Work to be completed ::
What is needed is an exact transcription of the line containing "Поради батькам" and every line after it through the end of the entries below, with no pictures.

Excerpts from a dataset
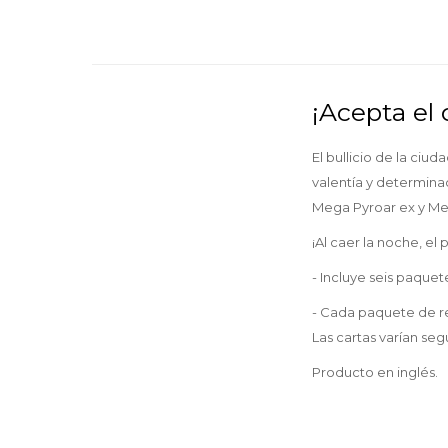
¡Acepta el 
El bullicio de la ciu
valentía y determin
Mega Pyroar ex y Me
¡Al caer la noche, 
- Incluye seis paqu
- Cada paquete de re
Las cartas varían se
Producto en inglés.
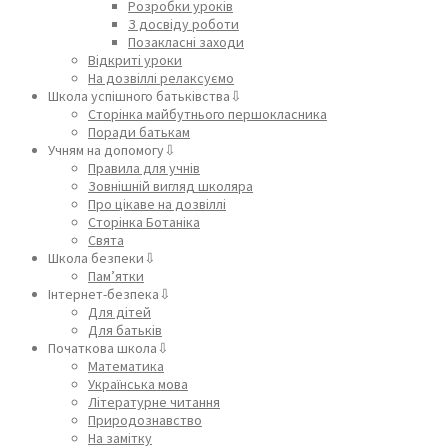
Розробки уроків
З досвіду роботи
Позакласні заходи
Відкриті уроки
На дозвіллі релаксуємо
Школа успішного батьківства⇩
Сторінка майбутнього першокласника
Поради батькам
Учням на допомогу⇩
Правила для учнів
Зовнішній вигляд школяра
Про цікаве на дозвіллі
Сторінка Ботаніка
Свята
Школа безпеки⇩
Пам’ятки
Інтернет-безпека⇩
Для дітей
Для батьків
Початкова школа⇩
Математика
Українська мова
Літературне читання
Природознавство
На замітку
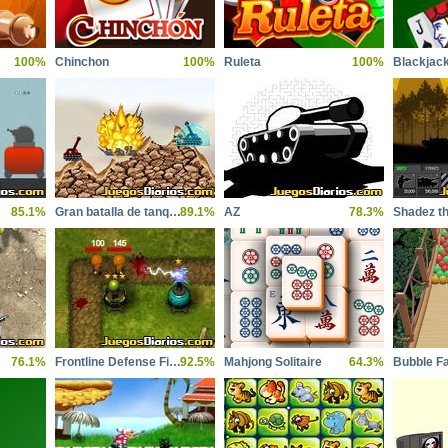
100%
Chinchon
100%
Ruleta
100%
Blackjac
85.1%
Gran batalla de tanques
89.1%
AZ
78.3%
76.1%
Frontline Defense First Assault
92.5%
Mahjong Solitaire
64.3%
Bubble Fa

Your solution ::
Поради батькам
Учням на допомогу⇩
Правила для учнів
Зовнішній вигляд школяра
Про цікаве на дозвіллі
Сторінка Ботаніка
Свята
Школа безпеки⇩
Пам’ятки
Інтернет-безпека⇩
Для дітей
Для батьків
Початкова школа⇩
Математика
Українська мова
Літературне читання
Природознавство
На замітку
100%
Chinchon
100%
Ruleta
100%
Blackjac
85.1%
Gran batalla de tanques
89.1%
AZ
78.3%
76.1%
Frontline Defense First Assault
92.5%
Mahjong Solitaire
64.3%
Bubble Fa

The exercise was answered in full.